Prep Baseball Preview: No field, no worries for EskomosAs a result of last year’s epic June flood and the upcoming construction for the school’s new outdoor athletic facilities off Canosia Road, the Eskomos will not have a home baseball field this spring. Instead, they will play all games on the road.
By: Tyler Korby, Pine Journal
As a result of last year’s epic June flood and the upcoming construction for the school’s new outdoor athletic facilities off Canosia Road, the Eskomos will not have a home baseball field this spring. Instead, they will play all games on the road.
“We called ourselves the road warriors tonight — I liked it,” said catcher Ryan Holte after Tuesday’s late practice. “I don’t think I’ve ever heard of a team going through something like this. We just have to embrace it and show we can go play anywhere.”
Last June’s record-breaking flood sent the Midway River cresting over the outfield fence — which collapsed in right field —washing out the pitcher’s mound, shifting the dugouts and ruining tons of equipment and maintenance machinery.
Esko Coach Ben Haugen went to the field immediately after the flood. He said the damage costs were devastating and the ballpark was unplayable during part of the summer.
Haugen said they received $31,000 in grants — including $20,000 combined from the Minnesota Twins and first baseman Justin Morneau and his wife, Krista — to aid field rebuilding efforts in the future. Additional post-flood work allowed Esko players to fix up the park temporarily last fall, but with the upcoming athletic facilities construction, much of the area is off limits, sending the Eskomos on a bus all year.
“Maybe on the bus, we’ll get some team chemistry going,” said Holte about the 20 games on their schedule. “We’re still playing baseball. It’s still the same dimensions.”

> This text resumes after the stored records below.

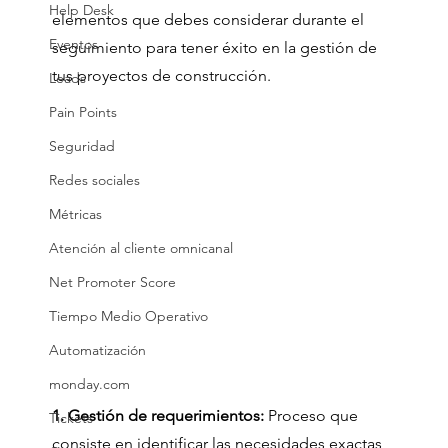
Help Desk
elementos que debes considerar durante el 
Eventos
seguimiento para tener éxito en la gestión de 
tus proyectos de construcción.
Leads
Pain Points
Seguridad
Redes sociales
Métricas
Atención al cliente omnicanal
Net Promoter Score
Tiempo Medio Operativo
Automatización
monday.com
1. Gestión de requerimientos:
 Proceso que 
Tickets
consiste en identificar las necesidades exactas 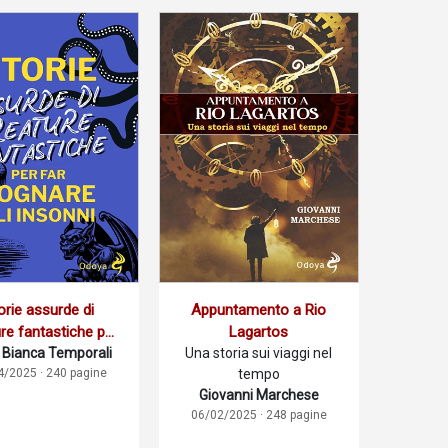
orie assurde di
Appuntamento a Rio
re fantastiche per
Lagartos
Bianca Temporali
ognare gli insonni
Una storia sui viaggi nel
4/2025 · 240 pagine
tempo
Giovanni Marchese
06/02/2025 · 248 pagine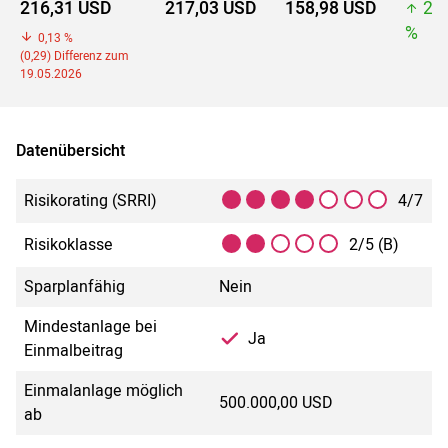
216,31 USD
217,03 USD
158,98 USD
21
%
0,13 %
(0,29) Differenz zum
19.05.2026
Datenübersicht
Risikorating (SRRI)
4/7
Risikoklasse
2/5 (B)
Sparplanfähig
Nein
Mindestanlage bei
Ja
Einmalbeitrag
Einmalanlage möglich
500.000,00 USD
ab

Holte and fellow seniors Jared Mattson, Nate Linder, Tyler Miller and junior John Carr all return from last season’s .500 squad.
“It’s going to be a weird season,” Haugen admitted about their ultra-rare field circumstance. “But these guys have handled it so well — I don’t think I’ve heard a word about it at practice yet. Like all boys across northern Minnesota, I think they just want to get outside and play some baseball.”

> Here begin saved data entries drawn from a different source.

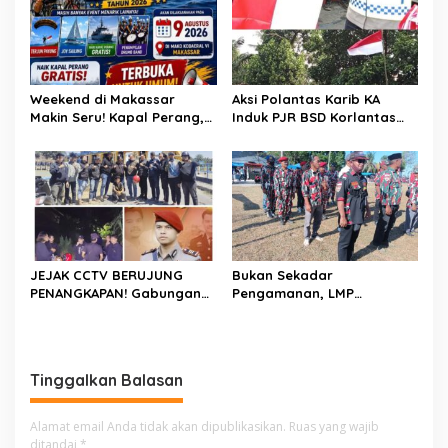
Weekend di Makassar
Aksi Polantas Karib KA
Makin Seru! Kapal Perang,
Induk PJR BSD Korlantas
Fun Bike dan Atraksi
Polri Kompol
Menanti di Kodaeral VI
Darmawati.SE.MM.MH
bersama Personilnya
Membagikan Bendera
Merah Putih Berserta
Tiangnya
JEJAK CCTV BERUJUNG
Bukan Sekadar
PENANGKAPAN! Gabungan
Pengamanan, LMP
Resmob–Kamneg Polres
Patampanua Tunjukkan
Pinrang Bongkar Kasus
Wajah Sinergitas di
Maut Jl Macan, Terduga
Pembukaan HUT RI ke-81
Pelaku Dibekuk di
Tinggalkan Balasan
Batulappa
Alamat email Anda tidak akan dipublikasikan.
Ruas yang wajib
ditandai
*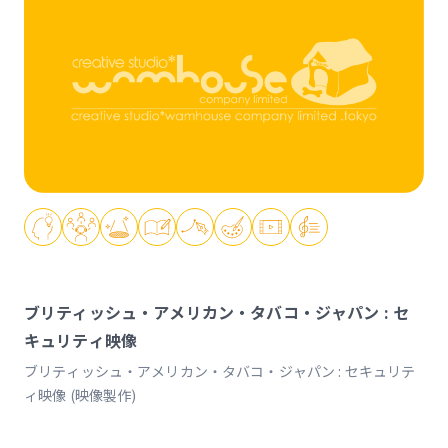
ブリティッシュ・アメリカン・タバコ・ジャパン : セ
キュリティ映像
ブリティッシュ・アメリカン・タバコ・ジャパン : セキュリテ
ィ映像 (映像製作)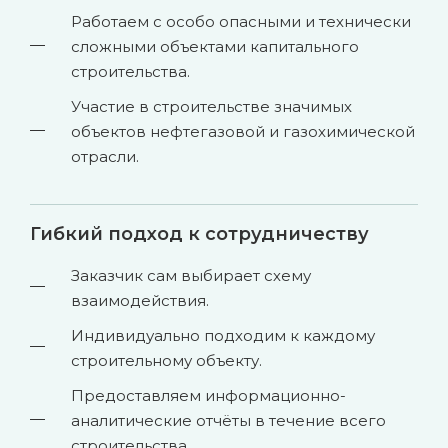
Работаем с особо опасными и технически
сложными объектами капитального
строительства.
Участие в строительстве значимых
объектов нефтегазовой и газохимической
отрасли.
Гибкий подход к сотрудничеству
Заказчик сам выбирает схему
взаимодействия.
Индивидуально подходим к каждому
строительному объекту.
Предоставляем информационно-
аналитические отчёты в течение всего
строительства.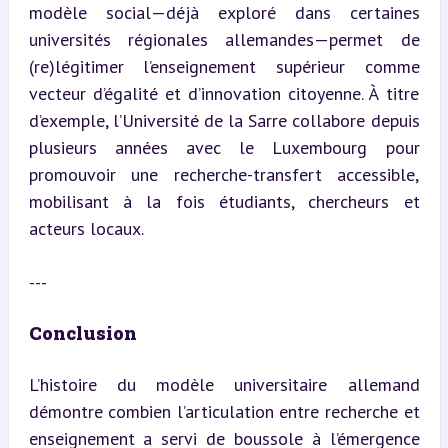
modèle social—déjà exploré dans certaines 
universités régionales allemandes—permet de 
(re)légitimer l’enseignement supérieur comme 
vecteur d’égalité et d’innovation citoyenne. À titre 
d’exemple, l’Université de la Sarre collabore depuis 
plusieurs années avec le Luxembourg pour 
promouvoir une recherche-transfert accessible, 
mobilisant à la fois étudiants, chercheurs et 
acteurs locaux.
---
Conclusion
L’histoire du modèle universitaire allemand 
démontre combien l’articulation entre recherche et 
enseignement a servi de boussole à l’émergence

Cloquet has been back at baseball for almost a month now, practicing indoors every day at the high school. Coach Rick Norrgard enters his second season with the Lumberjacks, noting his team is much younger than last year’s 18-win club.
“We’re very young, but that’s not always a bad thing,” said Norrgard following Tuesday evening’s practice. “We look pretty good inside, but it’s a lot different taking ground balls outside off of the grass, rather than off the gym floor.”
Norrgard had praise for his lone pair of seniors, Eric Peterson and Kaleb Kadelbach, each of whom are returning infielders with multiple years of experience. Sophomore standout Brandon Conklin is the only other varsity player back in a program of 29 total players, according to Norrgard.
“We have some pretty good young talent and expect to be competitive,” Norrgard continued. “Right now, though, everyone here just wants to get out and play some games.”
Wrenshall will embark in more significant games than most, as the small school returns to varsity baseball this season for the first time in the community’s recent memory.
The Wrens, which play all of their home games at Chub Lake Park in Carlton, have competed in junior varsity the past two years under Coach Doug Frank, who is also a teacher.
Frank, whose sons Mitch and Andrew both play, said the team is a committed bunch. Of the 16 players, Frank highlighted several seniors, including Mitch Frank, Jack Dolter, Dominic Pavlich and Pat Gustafson.
“It’s a really good group of kids,” Frank said Tuesday. “They’re excited, anxious and maybe a little nervous.”
“It’s pretty cool we get to play with our classmates again,” said Gustafson, a first baseman, who played Little League in Wrenshall growing up. “I don’t think we’ll be disappointed if we have bad season — we’re just glad to have it back.”